As dificuldades mostraram que era necessário desenvolver novas tecnologias. Algumas das técnicas usadas para responder às perguntas tiveram muitas aplicações. O especialista César Milstein, por exemplo, estava interessado em entender como, durante uma resposta imune, os anticorpos melhoravam a ligação com os antígenos. Ele desejava imunizar um animal e, em seguida, isolar as células B para que elas produzissem os anticorpos. Ele poderia, então, usá-las para estudar a comunicação com o antígeno e também sequenciar o gene que codifica o anticorpo para analisar se ele mudou ao longo do tempo. Ao fazer isso, ele desenvolveu, juntamente com Georges Köhler, em 1975, um método que fez as células B viverem para sempre, tornando-as ilimitadas – denominadas de anticorpo monoclonal.

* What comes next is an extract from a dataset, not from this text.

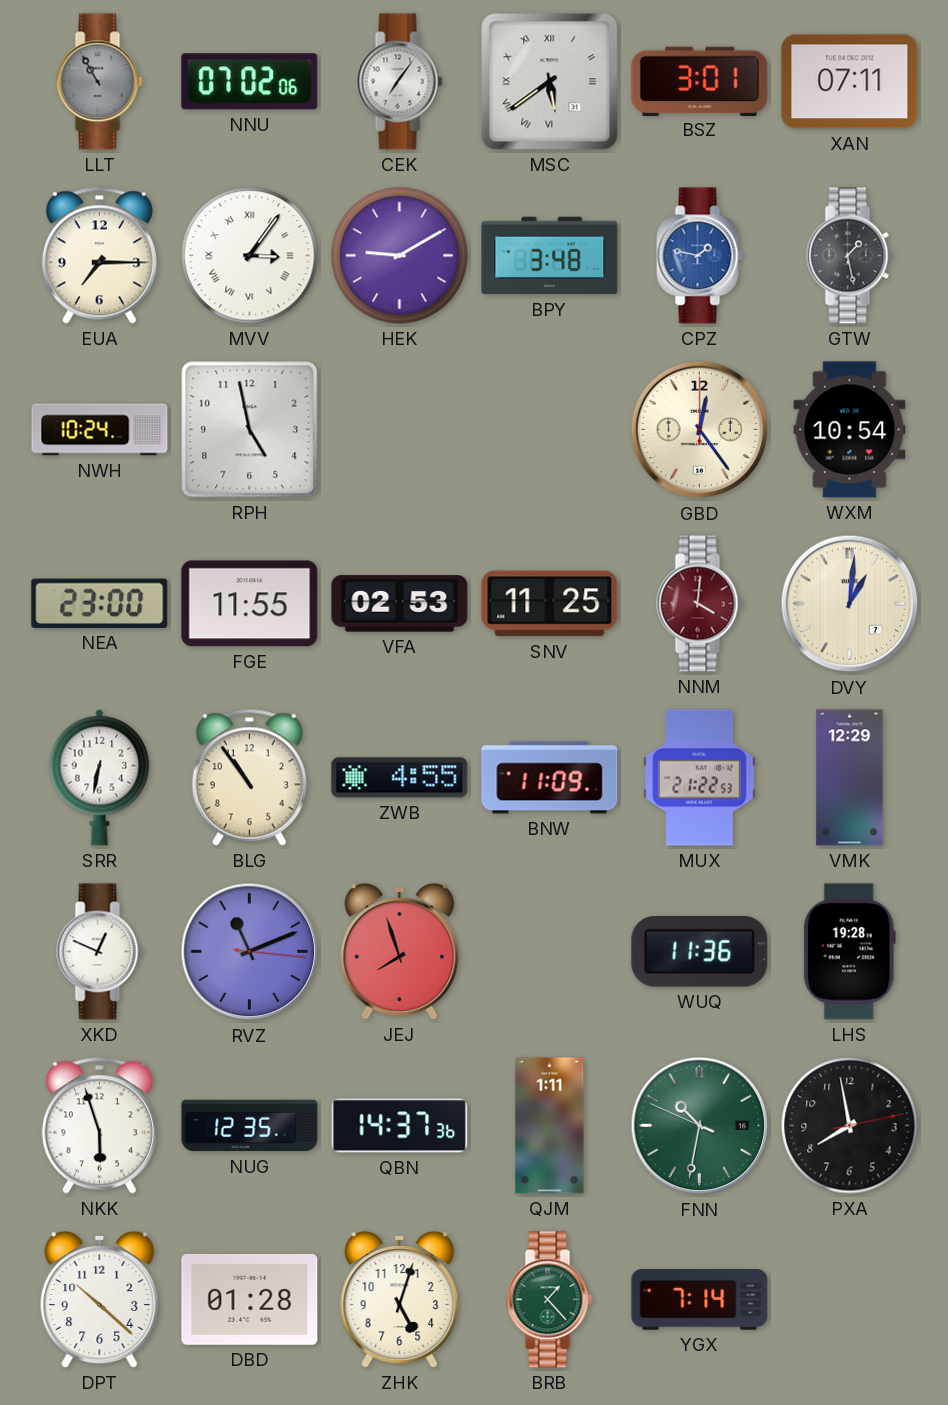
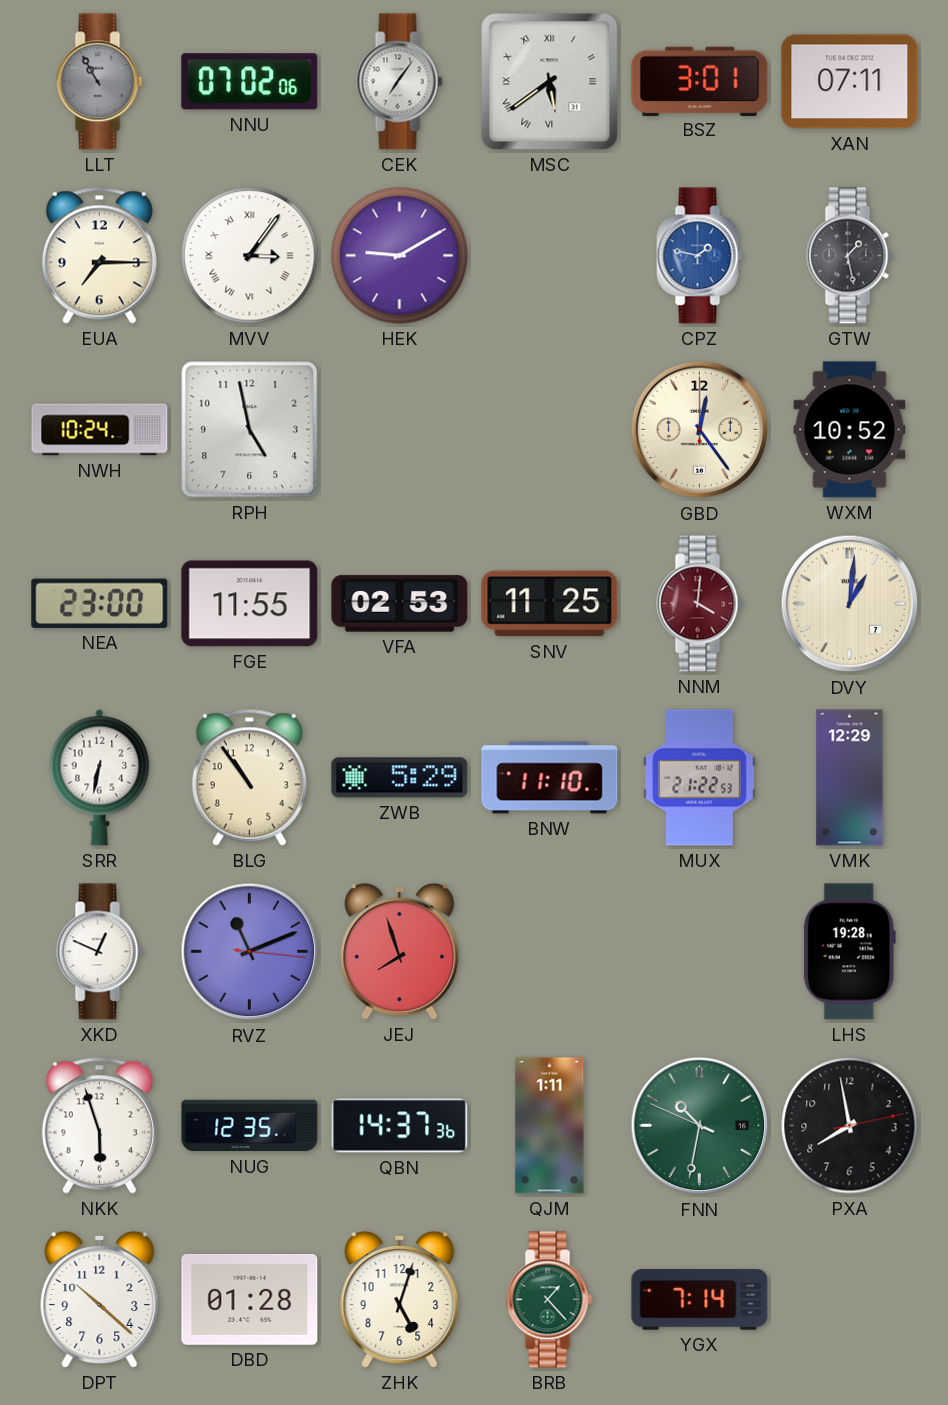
BPY: 3:48 -> none
WXM: 10:54 -> 10:52
ZWB: 4:55 -> 5:29
BNW: 11:09 -> 11:10
WUQ: 11:36 -> none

Milstein percebeu que a sua técnica, chamada de tecnologia de hibridoma, tinha aplicações mais amplas na ciência e na medicina. O impacto de anticorpos monoclonais como ferramentas científicas e para o tratamento de doenças tem sido grande. Porque eles podem ser feitos em grandes quantidades, e, além de serem específicos, eles são usados em muitas experiências e testes clínicos. Eles também se tornaram um importante tipo de fármaco, que tem um importante papel a desempenhar no tratamento de muitos tipos de câncer, assim como outras doenças como a artrite reumatoide. Em termos econômicos, as terapias de anticorpos monoclonais serão vendidas a US$ 75 bilhões.

Vale a pena lembrar que uma das tecnologias mais importantes da Medicina e da Biologia foi desenvolvida para responder a uma questão científica muito básica. Os cientistas estão motivados em desenvolver novas técnicas para responder questões importantes. Eles descobriram que essas técnicas têm importantes aplicações práticas para além do seu propósito original.